All of that said, Disney definitely got it right with Maleficent. I should warn you, before you continue reading- some major spoilers for the film are coming, so if you have not yet seen it and want to be surprised, I would put off finishing this article until after you’ve watched it! So as I was saying, Disney really knew what they were doing this time around. In the traditional story of Sleeping Beauty, sleeping Aurora is saved by True Love’s Kiss, aka Prince Charming. Maleficent, however, shows a different side to this tale. Those who care about Aurora try to rouse her with a kiss from a boy she met in the woods, but to no avail. Realistically, is this really the truest love in her life? She met him once! Sure, they had a connection, but true love? Not so much. In a last ditch effort, Maleficent, who had protected and cared for Aurora for her entire life, tries kissing her. This time, she sees success. Yay!

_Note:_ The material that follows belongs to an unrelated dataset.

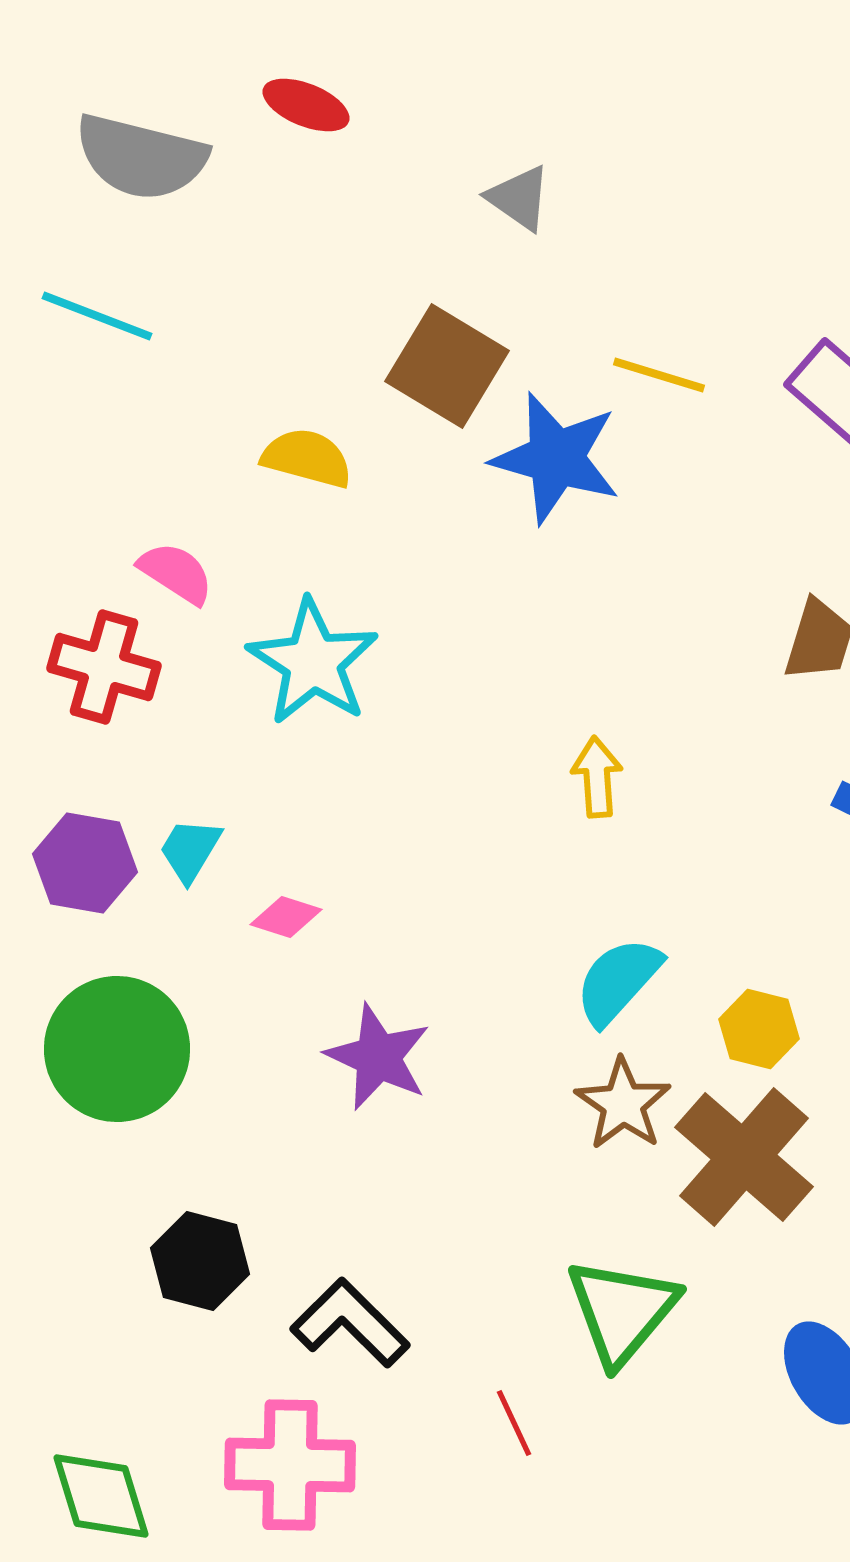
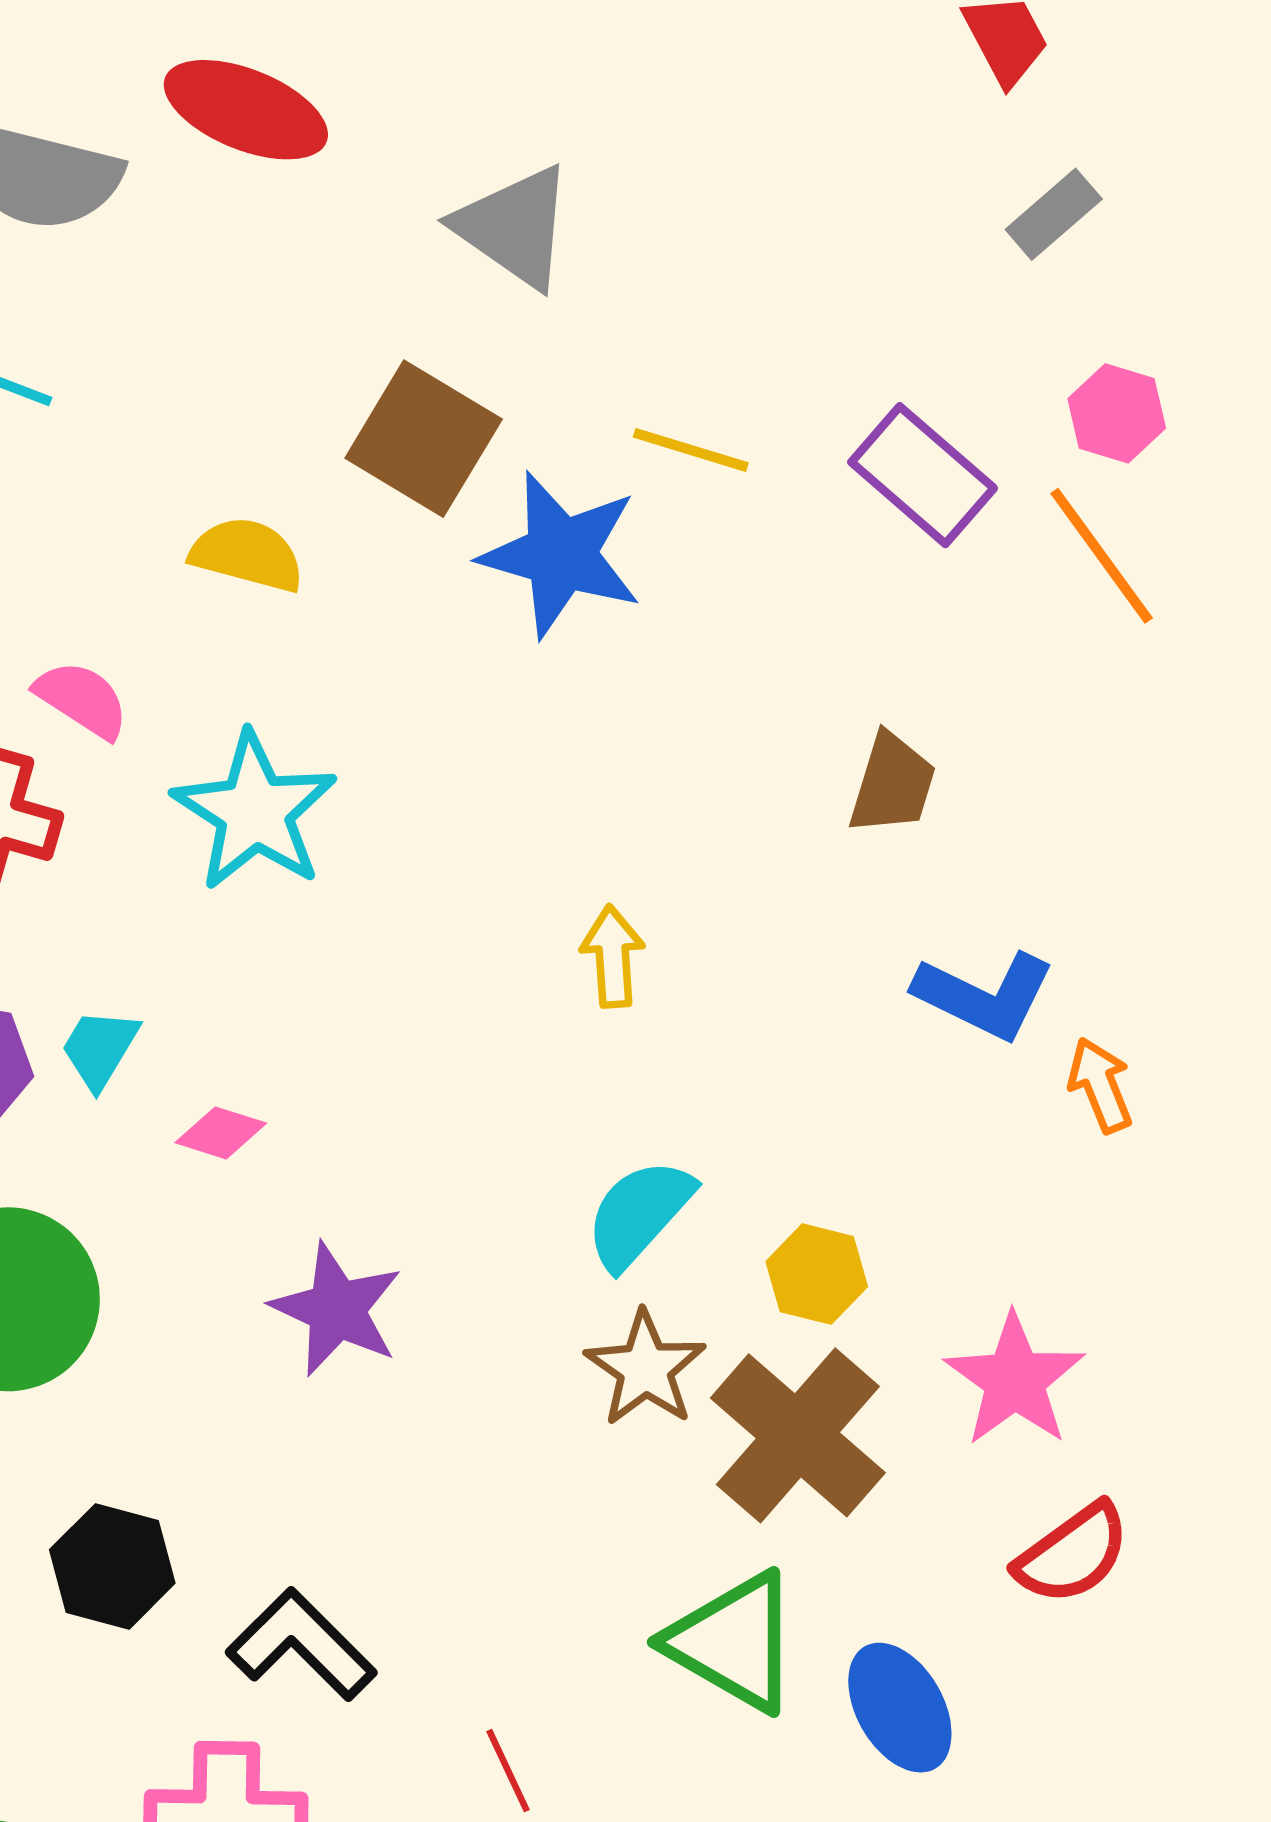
red ellipse: (306, 105) -> (246, 110), size x1.5
gray triangle: (519, 198) -> (514, 227), size x1.5
green triangle: (622, 1311) -> (734, 1642), moved, turned -40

Seeing this moment in the cinema really made me happy. So often, romantic love is portrayed as the ultimate ideal, while the importance of any other sort of love is brushed under the carpet. In this case, Disney gave the bond between Maleficent and Aurora the treatment it deserved. The love between these two was so magical, so powerful, that it was able to break the curse placed upon Aurora. While there is something to be said for romantic love, it gets tiring when that’s the only sort of love given any sort of importance. Including this “twist” in Maleficent was a very important move on the part of the filmmakers, and so incredibly refreshing to finally see.
So thank you, Maleficent, for reminding us that there is more to love than romance. I can’t wait to see more positive onscreen depictions of non-romantic love in the future!